I don't know that there's a straight Third Amendment claim that can fix this, though I laud them for the attempt. But we do need walls. We need to think about just where and how to build them. The government is always more dangerous to us than our enemies are. It has already all the power over us that they only dream of winning at the conclusion of a long and painful war.

It's not a "defeat" defeat

Mark Steyn on the extended spectacle of the prosecution of the Fort Hood shooter:
Major Hasan says he’s a soldier for the Taliban.  Maybe if the Pentagon were to reclassify the entire Afghan theater as an unusually prolonged outburst of “workplace violence,” we wouldn’t have to worry about obsolescent concepts such as “victory” and “defeat.”  The important thing is that the U.S. Army’s “workplace violence” is diverse.  After Major Hasan’s pre-post-traumatic workplace wobbly, General George W. Casey Jr., the Army’s chief of staff, was at pains to assure us that it could have been a whole lot worse:  “What happened at Fort Hood was a tragedy, but I believe it would be an even greater tragedy if our diversity becomes a casualty.”  And you can’t get much more diverse than letting your military personnel pick which side of the war they want to be on. 
* * * 
Unlike the Zimmerman trial, Major Hasan’s has not excited the attention of the media.  Yet it is far more symbolic of the state of America than the Trayvon Martin case, in which superannuated race hucksters attempted to impose a half-century-old moth-eaten Klan hood on a guy who’s a virtual one-man melting pot.  The response to Nidal Hasan helps explain why, in Afghanistan and elsewhere, this war is being lost — because it cannot be won because, increasingly, it cannot even be acknowledged.  Which helps explain why it now takes the U.S. military longer to prosecute a case of “workplace violence” than it did to win World War Two.

Rick Santorum on Art

Rick Santorum speaks on art and America.
Santorum quoted the ancient Greek philosopher Aristotle, reminding the audience that he once said, “Give me the storytellers and I will control the nation and a generation.”

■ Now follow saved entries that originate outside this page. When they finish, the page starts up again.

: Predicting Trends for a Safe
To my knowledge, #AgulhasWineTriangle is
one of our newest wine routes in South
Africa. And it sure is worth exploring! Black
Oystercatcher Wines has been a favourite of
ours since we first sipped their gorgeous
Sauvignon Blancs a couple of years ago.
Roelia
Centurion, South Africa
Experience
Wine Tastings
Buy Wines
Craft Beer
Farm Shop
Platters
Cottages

“For us to sit here and think we’re going to win the country back politically when the culture continues to show your children when they watch that people like them are weird, people that hold your values are bigoted or hateful, it’s no wonder young people overwhelmingly are supporting the other side because they don’t know the truth,” Santorum said.

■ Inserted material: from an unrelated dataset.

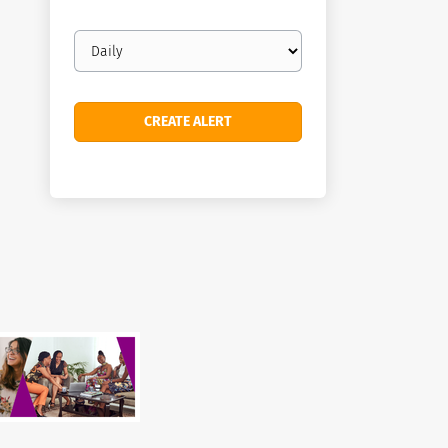
Email
frequency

Santorum admitted that Christian-themed films and art were often times “inferior productions” even though they reflected traditional values.

As recently appointed CEO of EchoLight Studios, Santorum said his new mission was to go out and make “faith and family films” to affirm social values.

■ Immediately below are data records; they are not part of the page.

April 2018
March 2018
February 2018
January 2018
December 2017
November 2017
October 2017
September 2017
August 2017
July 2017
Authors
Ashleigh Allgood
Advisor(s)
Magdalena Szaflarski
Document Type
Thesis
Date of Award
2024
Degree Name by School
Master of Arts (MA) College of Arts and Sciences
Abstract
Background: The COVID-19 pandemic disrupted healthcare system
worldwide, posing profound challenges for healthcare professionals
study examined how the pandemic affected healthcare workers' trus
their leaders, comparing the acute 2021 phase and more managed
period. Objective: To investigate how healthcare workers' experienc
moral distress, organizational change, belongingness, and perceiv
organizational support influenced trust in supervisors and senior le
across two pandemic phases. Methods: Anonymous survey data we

“I say to you: Can’t we make God beautiful?” he asked as the crowd applauded. “Why can’t we tell the truth the good and the beautiful in a way that’s compelling and entertaining and inspiring?”

Santorum said he would stay involved in politics but that true success would come from something outside of the political battle.
You've heard much the same thing here. He's quite right about it.

'Stop And Frisk' Partially Stopped

I remember being taught in school about the "Stop and Frisk" concept, also known as the "Terry Stop," although in my entire life I've never actually encountered or witnessed it. It is chiefly practiced in big cities of the type I don't especially enjoy beyond the briefest of visits, where it is alleged to be necessary.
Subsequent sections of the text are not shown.